Licensing of Contributions

Any third-party libraries (e.g. JARs / Maven Dependencies) required to compile or run DSpace must be included. The license of any required jar/dependency MUST be compatible with BSD. It must not prevent any commercial use of DSpace, nor have any impact on the rest of the code by its inclusion. It is not acceptable to require additional downloads of JARs/dependencies to make DSpace compile or function.

Non-Java third-party web frameworks or tools (e.g. XSLT, CSS, Images) should follow these same licensing guidelines.
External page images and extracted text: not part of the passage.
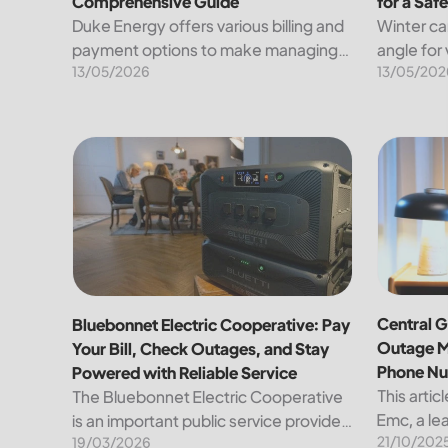
Comprehensive Guide
for a Saf
Duke Energy offers various billing and
Winter ca
payment options to make managing
angle for
13/05/2026
13/05/202
your energy expenses convenient
under a b
and straightforward. Here’s a detailed
known tra
breakdown of the available methods
heavens. 
for paying your bill, along...
other han
Bluebonnet Electric Cooperative: Pay Your Bill, Ch
Central G
Central G
Bluebonnet Electric Cooperative: Pay
Outage M
Your Bill, Check Outages, and Stay
Phone N
Powered with Reliable Service
This artic
The Bluebonnet Electric Cooperative
Emc, a lea
is an important public service provider
21/10/202
the region
19/03/2026
for tens of thousands of Texas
Examples of acceptable licenses:

  Apache License 2.0
  BSD
  Common Development and Distribution License (CDDL)
  Common Public License (CPL)
  GNU Library or "Lesser" General Public License (LGPL)
  MIT / X11 License
  Mozilla Public License
  Additional examples may be found in our LICENSES_THIRD_PARTY file in the source code. This file lists the licenses of all third-party libraries used by DSpace.

Examples of unacceptable licenses:

  GNU General Public License (GPL)
  GNU Affero General Public License (AGPL)
  European Union Public Licence (EUPL)
      Similar to GPL, this license is "share alike" / "strong copyleft" and may require usage of the same license for redistribution or derivatives. For more information, see the EUPL FAQ (specifically the questions "What about compatibility issues?" and "Are there limitations to the use of the software?")
  Any license which strictly forbids "sublicensing" as detailed at http://choosealicense.com/licenses/
  Any license which limits commercial use/redistribution of binary code

Why is GPL (and similar) unacceptable? Icon

DuraSpace feels it is important for commercial entities and service providers to be able to customize the entire codebase and redistribute/repackage/sell it in a binary form. GPL licenses prevent this, as noted in the following FAQ questions:

  Can I release a modified version of a GPL-covered program in binary form only?
  If I distribute GPL'd software for a fee, am I required to also make it available to the public without a charge?

In addition, the Apache Software Foundation has a good explanation of why they are also forced to avoid GPL-based (copyleft) licenses because of its one-way compatibility with Apache License 2.0:

“This licensing incompatibility applies only when some Apache project software becomes a derivative work of some GPLv3 software, because then the Apache software would have to be distributed under GPLv3.

We avoid GPLv3 software because merely linking to it is considered by the GPLv3 authors to create a derivative work. We want to honor their license. Unless GPLv3 licensors relax this interpretation of their own license regarding linking, our licensing philosophies are fundamentally incompatible. This is an identical issue for both GPLv2 and GPLv3.”

While DSpace is released under BSD licensing, the same issues exist between BSD licenses and GPL-based licenses.

JDBC drivers for databases are an exception since:

  They must correspond to the database version and not the DSpace version.
  They are not required for DSpace to compile and run; a variety of databases, including open source databases, may be used.